Zac: Right. And so, is the idea to basically just adapt the novels?
Kurt: No. The idea is to take the universe and to draw out of the universe, arcs. We have the ability to adapt novels and there may be storylines in there that are supportive of that, but I think that we go into it with a much more open mind. I think that what led us to believe that feature TV is the right way to go is the fact that the universe is so well described. George Martin's universe is fairly well put together. You could take and make feature TV out of Dungeons and Dragons or Dragonlance universe, you can do the same thing in the Star Wars universe, because it's so well thought out. Outlander is another version of that, where it's very well described. Because of the scope of the novels and the detail in the novels, that's what led us to believe it is an evergreen version. If we were to do a dramatic one-hour and it isn't purely going to be trying to adapt a novel. I think that they've had a difficult time--I think Bloodlust was successful, but somewhat compromised, because they were trying to fit so much into a two-hour time frame.

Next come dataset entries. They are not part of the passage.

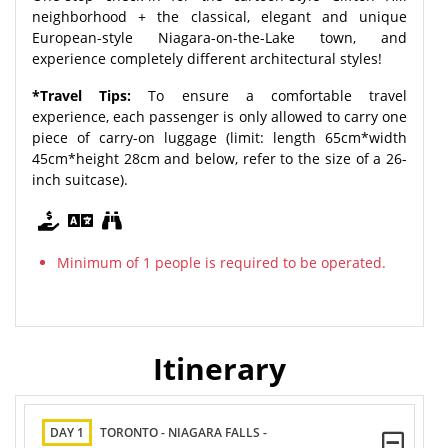
neighborhood + the classical, elegant and unique
European-style Niagara-on-the-Lake town, and
experience completely different architectural styles!
*Travel Tips:
To ensure a comfortable travel
experience, each passenger is only allowed to carry one
piece of carry-on luggage (limit: length 65cm*width
45cm*height 28cm and below, refer to the size of a 26-
inch suitcase).
Minimum of 1 people is required to be operated.
Itinerary
DAY 1
TORONTO - NIAGARA FALLS -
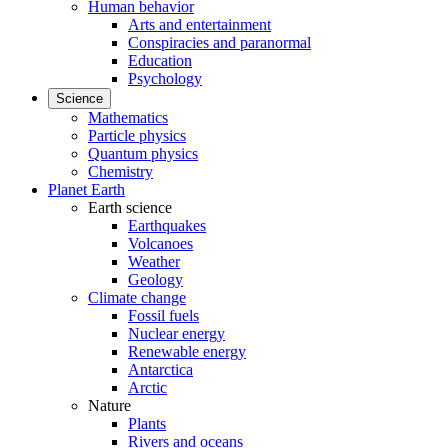
Human behavior
Arts and entertainment
Conspiracies and paranormal
Education
Psychology
Science
Mathematics
Particle physics
Quantum physics
Chemistry
Planet Earth
Earth science
Earthquakes
Volcanoes
Weather
Geology
Climate change
Fossil fuels
Nuclear energy
Renewable energy
Antarctica
Arctic
Nature
Plants
Rivers and oceans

Zac: Yeah, you're right, and I'm actually relieved to hear you say that. To me that's a big "oh, great," because frankly those novels, people read them and everything, but what you're talking about, that's much more exciting. It's "we're going to take this universe and these characters and we're going to create compelling television out of that," instead of slavishly adapting these novels that have been around for a long time. I think that's refreshing and I think fans will actually respond to that.
Zac: So, Taliesin, you gotta tell us your experience with the franchise, you're an old school anime fan. Were you always into Vampire Hunter D? I can't imagine you weren't.
Taliesin Jaffe: I had never heard of Vampire Hunter D until about ten minutes ago.
Taliesin: I came up with Streamline Pictures kids and I was a goth kid, so I was a Vampire Hunter D fan from back in the original release. I even have, somewhere in my house I've gotta find it, a beautiful Amano sketch that he made for me of Vampire Hunter D back when he did his first gallery showing in Los Angeles--god only knows how long ago--during the 1001 Nights show. It was so long ago.
Kurt: Tim, one of our partners, did animation for Blur in 1001 Nights.
Taliesin: And it was so beautiful, it such a striking piece.
Kurt: Is it Resonate or Blur? I think it was Blur he did some animation for.
Taliesin: Just some amazing color in that show. I was actually part of a team that originally thought of doing something similar to this with Bloodlust way back in the day. I was part of the team trying to entice Universal Pictures into putting money into the production, which met the fate that a lot of these ideas back in the 1990s and early 2000s met. So I'm not only a fan of Vampire Hunter D, I've been a fan of the idea that this is yet another iconic anime property that deserves to become an international icon. And I'm so excited, it was at Anime LA, I believe...
Taliesin: Where Scott approached me and was like, "hey, we'd love to take a meeting," and they brought me in saying, "do you know Vampire Hunter D?" And I was like, "well, there goes the next year of my life; funny you should say that, because I've done this before…" And that was so exciting and I'm a huge fan.
Kurt: Well, I think all of us… for me, and Scott I think has a similar story… Well, more specifically, for me it was the first time back in the early 80s that I realized that animation happened in other places on planet Earth. It wasn't just Disney/Warner's thing. It was sort of eye opening, being in early high school and seeing this. We were turned on to it very early and then started seeking it out. So, the first theatrical run of Akira that happened in Northern California, we went to go see because of what we had seen with the original D. When we saw it come back across our desks here, [we] said, "that's the right thing to do, it's the right timing, we believe we're working with the right group of people, we have the ability to do this, and it's going to be a blast to make it happen." So it is one of those things that, through a series of happenstantial experiences, led us all into the same place. And it's been pretty consistent with Unified Pictures as a whole. We just meet wonderful, wonderful people and it's usually right at the optimum time.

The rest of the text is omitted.